Skiing (DP)

Description: Bessie went skiing in Colorado, but she didn't know much about it yet. It was just a scum with a capacity of 1. Bessie enters the ski resort from, and must leave as soon as it reaches T. There are n slopes in the ski resort, and it takes di minutes to slide the first slope, requiring visitors to enter when their capabilities reach CI or above. Bessie is determined to take some skiing courses to improve his own quality, so that he can slide several times in a limited time.
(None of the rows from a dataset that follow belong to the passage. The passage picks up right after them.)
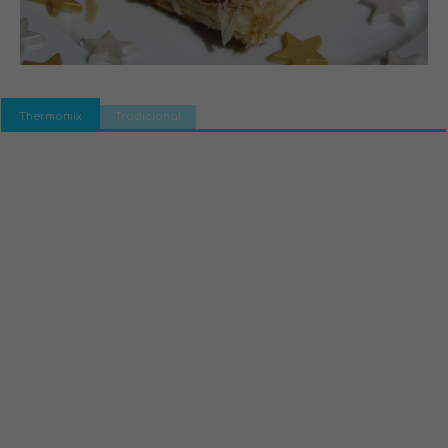
Thermomix
Tradicional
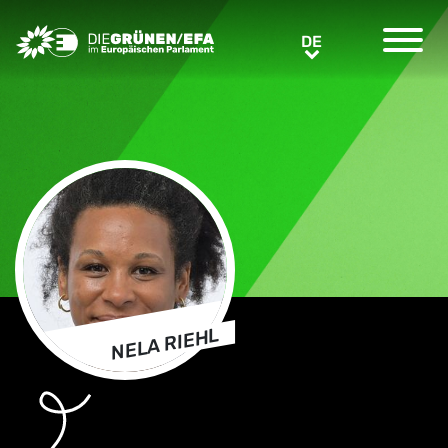
Greens/EFA Home
DE
DE
NELA RIEHL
The ski resort offers s courses. The start time of the Class I is Mi, which lasts for Li minutes. If you want to take the course, you cannot be late or leave early. After the course, Bessie's skiing capability will become AI. Note that it is not the ability to increase the AI, but the AI, so disorderly class will actually lead to a decline in the ability. Bessie can arrange her time at will: skiing, attending classes, or taking a cup of cocoa delicious. How does she arrange the course and skiing time to maximize the number of landslides? (Too lazy to summarize ..)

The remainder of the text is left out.